Ne pas chercher trop loin

Vins orange, vins rares ou vins naturels: voilà des options auxquelles les personnes intéressées par le vin sont désormais de plus en plus confrontées. Ces dernières années, ce genre de produits a retrouvé les caves des vignerons. Il s’agit en fait de types de productions pratiquées il y a des siècles, mais tombées dans l’oubli depuis.

Les spécialistes du vin évoluant dans la restauration constatent que beaucoup de clients n’ont aucune idée de ces notions. Ce qui les intéresse, ce sont les bons conseils ainsi que l’élément de narration. «Chacun de nos vins présente une histoire qui ne demande qu’à être racontée avec des détails et entendue», déclare Livia Ambühl, aubergiste et sommelière au restaurant Dampfschiff, à Thoune. Même si elle aime feuilleter les cartes des vins bien fournies, cette amatrice de bons crus avoue qu’elle préférerait des recommandations compétentes en fonction des menus choisis.
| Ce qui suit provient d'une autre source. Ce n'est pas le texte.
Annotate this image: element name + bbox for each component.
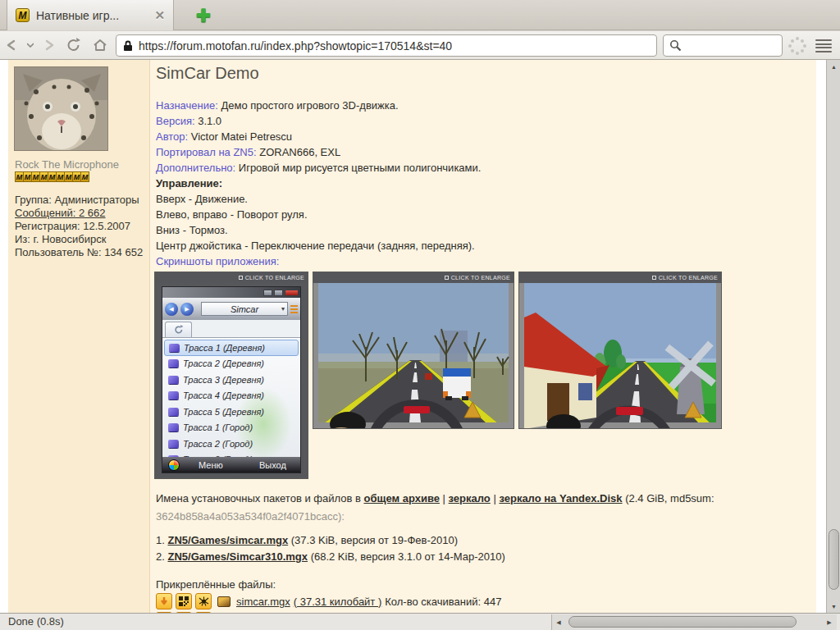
- user-location: Из: г. Новосибирск: [15, 233, 106, 245]
- scroll-left-icon[interactable]: ◀: [552, 614, 565, 630]
- app-icon: [168, 376, 179, 384]
- file-item: 1. ZN5/Games/simcar.mgx (37.3 KiB, верси…: [156, 532, 505, 549]
- url-text: https://forum.motofan.ru/index.php?showt…: [139, 39, 452, 52]
- windows-orb-icon: [168, 459, 180, 471]
- field-label[interactable]: Назначение:: [156, 99, 218, 112]
- nav-toolbar: https://forum.motofan.ru/index.php?showt…: [0, 31, 840, 60]
- phone-window: ◀ ▶ Simcar▾ Трасса 1 (Деревня) Трасса 2 …: [162, 286, 301, 473]
- post-info: Назначение: Демо простого игрового 3D-дв…: [156, 98, 481, 269]
- post-title: SimCar Demo: [156, 64, 259, 83]
- scroll-right-icon[interactable]: ▶: [823, 614, 836, 630]
- field-label[interactable]: Автор:: [156, 130, 188, 143]
- user-posts-link[interactable]: Сообщений: 2 662: [15, 207, 106, 219]
- track-item[interactable]: Трасса 1 (Город): [162, 420, 300, 436]
- qr-icon-button[interactable]: [176, 593, 192, 609]
- track-item[interactable]: Трасса 5 (Деревня): [162, 404, 300, 420]
- mirror-link[interactable]: зеркало: [449, 492, 491, 504]
- field-label[interactable]: Версия:: [156, 115, 195, 127]
- menu-button[interactable]: [814, 38, 833, 54]
- track-item[interactable]: Трасса 4 (Деревня): [162, 388, 300, 404]
- tab-close-icon[interactable]: ✕: [154, 8, 165, 23]
- new-tab-button[interactable]: ✚: [187, 3, 220, 28]
- scroll-down-icon[interactable]: ▼: [827, 600, 840, 613]
- rank-badge: М: [80, 171, 89, 182]
- enlarge-label: CLICK TO ENLARGE: [313, 272, 514, 283]
- user-panel: Rock The Microphone М М М М М М М М М Гр…: [8, 60, 150, 613]
- field-label[interactable]: Дополнительно:: [156, 162, 235, 174]
- track-item[interactable]: Трасса 2 (Город): [162, 436, 300, 452]
- download-icon-button[interactable]: [156, 593, 172, 609]
- control-line: Центр джойстика - Переключение передачи …: [156, 238, 481, 253]
- status-text: Done (0.8s): [8, 615, 64, 628]
- v-scrollbar[interactable]: ▲ ▼: [826, 60, 840, 613]
- info-field: Портировал на ZN5: ZORAN666, EXL: [156, 144, 481, 160]
- history-dropdown-caret[interactable]: [25, 34, 36, 56]
- packages-paragraph: Имена установочных пакетов и файлов в об…: [156, 490, 812, 526]
- snow-leopard-image: [15, 67, 108, 151]
- search-bar[interactable]: [663, 34, 783, 57]
- forward-button[interactable]: [36, 34, 61, 56]
- phone-nav-row: ◀ ▶ Simcar▾: [162, 298, 300, 320]
- avatar: [14, 66, 108, 151]
- back-button[interactable]: [0, 34, 25, 56]
- phone-back-button: ◀: [165, 303, 178, 316]
- yandex-link[interactable]: зеркало на Yandex.Disk: [499, 492, 622, 504]
- attachment-size-link[interactable]: ( 37.31 килобайт ): [294, 596, 382, 608]
- road-scene-image: [313, 283, 514, 428]
- phone-forward-button: ▶: [180, 303, 194, 316]
- file-link[interactable]: ZN5/Games/simcar.mgx: [167, 534, 288, 546]
- tab-bar: M Нативные игр... ✕ ✚: [0, 0, 840, 30]
- url-bar[interactable]: https://forum.motofan.ru/index.php?showt…: [116, 34, 657, 57]
- app-icon: [168, 359, 179, 368]
- home-button[interactable]: [87, 34, 113, 56]
- enlarge-label: CLICK TO ENLARGE: [155, 272, 308, 283]
- track-list: Трасса 1 (Деревня) Трасса 2 (Деревня) Тр…: [162, 338, 300, 457]
- archive-link[interactable]: общем архиве: [363, 492, 440, 504]
- screenshot-village[interactable]: CLICK TO ENLARGE: [518, 272, 722, 429]
- user-registration: Регистрация: 12.5.2007: [15, 220, 130, 232]
- screenshots-label[interactable]: Скриншоты приложения:: [156, 253, 481, 269]
- browser-tab[interactable]: M Нативные игр... ✕: [7, 0, 174, 30]
- h-scrollbar[interactable]: ◀ ▶: [551, 614, 837, 630]
- phone-menu-icon: [290, 305, 298, 313]
- page-content: Rock The Microphone М М М М М М М М М Гр…: [0, 60, 826, 613]
- softkey-exit: Выход: [259, 460, 286, 470]
- enlarge-square-icon: [445, 276, 449, 280]
- qr-code-icon: [179, 596, 189, 606]
- spider-icon: [199, 596, 209, 606]
- app-icon: [168, 423, 179, 431]
- v-scroll-thumb[interactable]: [829, 529, 839, 590]
- field-value: ZORAN666, EXL: [257, 146, 341, 158]
- refresh-icon: [174, 325, 184, 335]
- attachment-row: simcar.mgx ( 37.31 килобайт ) Кол-во ска…: [156, 592, 501, 610]
- site-favicon-icon: M: [16, 8, 30, 22]
- field-value: 3.1.0: [195, 115, 222, 127]
- drweb-icon-button[interactable]: [195, 593, 212, 609]
- file-link[interactable]: ZN5/Games/Simcar310.mgx: [167, 550, 308, 563]
- app-icon: [168, 391, 179, 399]
- field-value: Демо простого игрового 3D-движка.: [218, 99, 399, 112]
- status-bar: Done (0.8s) ◀ ▶: [0, 613, 840, 630]
- forward-icon: [41, 39, 56, 51]
- screenshot-road[interactable]: CLICK TO ENLARGE: [313, 272, 514, 429]
- enlarge-label: CLICK TO ENLARGE: [519, 272, 721, 283]
- h-scroll-thumb[interactable]: [568, 616, 797, 628]
- caret-down-icon: [27, 43, 34, 48]
- scroll-up-icon[interactable]: ▲: [827, 60, 840, 73]
- phone-tab: [165, 322, 192, 337]
- track-item[interactable]: Трасса 2 (Деревня): [162, 356, 300, 372]
- controls-header: Управление:: [156, 176, 481, 191]
- field-label[interactable]: Портировал на ZN5:: [156, 146, 257, 158]
- control-line: Вниз - Тормоз.: [156, 222, 481, 238]
- rank-badges: М М М М М М М М М: [15, 171, 89, 182]
- reload-button[interactable]: [61, 34, 87, 56]
- track-item[interactable]: Трасса 3 (Деревня): [162, 372, 300, 388]
- app-icon: [168, 440, 179, 448]
- favicon-letter: M: [19, 10, 27, 21]
- screenshot-launcher[interactable]: CLICK TO ENLARGE ◀ ▶ Simcar▾: [154, 272, 308, 479]
- attachment-link[interactable]: simcar.mgx: [236, 596, 290, 608]
- info-field: Автор: Victor Matei Petrescu: [156, 129, 481, 144]
- track-item-selected[interactable]: Трасса 1 (Деревня): [164, 340, 299, 356]
- reload-icon: [66, 38, 81, 52]
- tab-title: Нативные игр...: [36, 9, 148, 22]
«Pour bien vendre un vin, les facteurs décisifs sont à mes yeux la conviction, la passion ainsi que les connaissances qu’on a de ce produit», souligne Stefanie von Aesch, sous cheffe au restaurant Bären Büchsi de Münchenbuchsee (BE). Selon elle, le restaurateur devrait faire passer ses goûts personnels au second plan. «Si un client désire à tout prix boire un Primitivo, mais que celui-ci ne figure pas sur la carte, il faut être capable de lui conseiller un vin similaire par des explications bien fondées.» Selon elle, les nouvelles tendances telles que les vins naturels ou les vins orange sont certes intéressantes, mais elle ne pense pas que ces dernières soient largement acceptées par le public.

«Je vends volontiers des cépages moins connus en les proposant pour des mets appropriés», déclare Livia Ambühl. Cela passe, par exemple, par un appariement de vins ou par une gorgée de dégustation surprise. «Beaucoup de vins ne peuvent déployer leurs véritables charmes qu’à travers un accompagnement parfait des plats faisant ainsi découvrir une expérience culinaire hors du commun.» Pour de nombreux spécialistes, les pays de l’Est tels que la Roumanie, la Bulgarie, la Croatie ou encore la Hongrie sont les terres des vins que l’on boira bientôt. Une grande partie des clients se retrouvent dépassés par l’offre présentée. «Beaucoup n’osent pas commander de tels vins, car ils ne les connaissent pas», relève l’«académicienne du vin» Miriam Grischott. Il lui faut donc tout expliquer et proposer de goûter ces nectars. Avis que partage entièrement Gianni Jacopino, responsable des ventes à Provins Valais: «Le client cherche à vivre un moment spécial, et un nectar inconnu peut aussi mieux se vendre si le restaurateur est à même d’en dire plus sur le viticulteur qui l’a produit.» Il est cependant très astreignant pour beaucoup de restaurateurs de rencontrer personnellement tous les viticulteurs, c’est pourquoi rien ne vaut la proximité, aux dires de Stefanie von Aesch. «Je trouve qu’il faudrait avoir davantage de vins suisses sur toutes les cartes, pour répondre à la tendance tout à fait positive en faveur des produits régionaux.» Ces dernières années, on a assisté à une nette amélioration de la qualité des vins de notre pays. Elle pense notamment à sa région natale du lac de Bienne, où le chasselas est passé de vin à fondue à un vin à la fois élégant, frais et fruité.